This topic describes how to use Realtime Compute for Apache Flink and large language models (LLMs) available in Alibaba Cloud Model Studio for real-time data analytics.
Background information
Alibaba Cloud Model Studio is a one-stop platform for AI developers and business teams to develop LLMs. You can integrate Alibaba Cloud Model Studio with Realtime Compute for Apache Flink, leveraging Alibaba Cloud Model Studio's AI models and Flink's stream processing capabilities to build a real-time data pipeline, significantly facilitating decision intelligence. The following are application scenarios for two core models:
Chat completion models
Chat completion models are LLMs focused on chat generation and text understanding. They address a wide variety of use cases, including sentiment analysis, intent recognition, and question answering.
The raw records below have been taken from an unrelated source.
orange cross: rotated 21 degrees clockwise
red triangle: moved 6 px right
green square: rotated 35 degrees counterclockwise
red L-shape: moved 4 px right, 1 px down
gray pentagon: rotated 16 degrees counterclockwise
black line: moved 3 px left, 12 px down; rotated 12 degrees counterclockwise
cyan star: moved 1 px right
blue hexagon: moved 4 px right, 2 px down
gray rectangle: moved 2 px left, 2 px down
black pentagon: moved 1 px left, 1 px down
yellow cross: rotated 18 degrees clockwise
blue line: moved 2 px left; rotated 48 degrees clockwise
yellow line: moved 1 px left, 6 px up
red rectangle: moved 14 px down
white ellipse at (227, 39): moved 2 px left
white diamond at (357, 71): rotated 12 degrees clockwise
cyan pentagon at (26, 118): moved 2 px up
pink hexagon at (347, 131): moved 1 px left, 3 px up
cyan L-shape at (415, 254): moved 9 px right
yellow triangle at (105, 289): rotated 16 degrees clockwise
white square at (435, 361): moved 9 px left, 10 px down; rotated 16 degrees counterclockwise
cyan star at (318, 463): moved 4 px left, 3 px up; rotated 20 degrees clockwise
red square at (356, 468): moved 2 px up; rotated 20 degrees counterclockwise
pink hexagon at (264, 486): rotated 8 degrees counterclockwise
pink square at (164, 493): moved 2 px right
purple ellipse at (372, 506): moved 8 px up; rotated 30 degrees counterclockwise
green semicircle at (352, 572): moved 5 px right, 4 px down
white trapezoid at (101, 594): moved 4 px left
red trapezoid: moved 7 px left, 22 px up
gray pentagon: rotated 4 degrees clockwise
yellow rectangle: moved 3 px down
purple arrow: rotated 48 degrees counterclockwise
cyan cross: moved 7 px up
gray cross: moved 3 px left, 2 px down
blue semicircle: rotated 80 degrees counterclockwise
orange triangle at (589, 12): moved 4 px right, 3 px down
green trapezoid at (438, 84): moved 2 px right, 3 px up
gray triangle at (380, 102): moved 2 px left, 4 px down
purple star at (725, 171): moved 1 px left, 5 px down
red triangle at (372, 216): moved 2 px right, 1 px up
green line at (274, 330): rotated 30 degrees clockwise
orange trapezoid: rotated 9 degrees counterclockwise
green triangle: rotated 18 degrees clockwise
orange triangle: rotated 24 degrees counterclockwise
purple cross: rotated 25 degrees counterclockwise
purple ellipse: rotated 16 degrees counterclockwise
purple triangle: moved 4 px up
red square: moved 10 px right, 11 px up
Sentiment analysis: Analyzes social media comments in real time to quickly determine if a user's emotional tone is positive, negative, or neutral.
Intelligent customer service: Interacts with customers in natural language based on LLMs' dialogue generation capabilities.
Content moderation: Automatically detects sensitive or prohibited contents in texts to improve content moderation efficiency.
Embedding models
Embedding models convert texts into high-dimensional vector representations. They are suitable for scenarios such as semantic search, recommendation systems, and knowledge graph construction.
Semantic search: Implements semantic relevance search by vectorizing product descriptions or user queries.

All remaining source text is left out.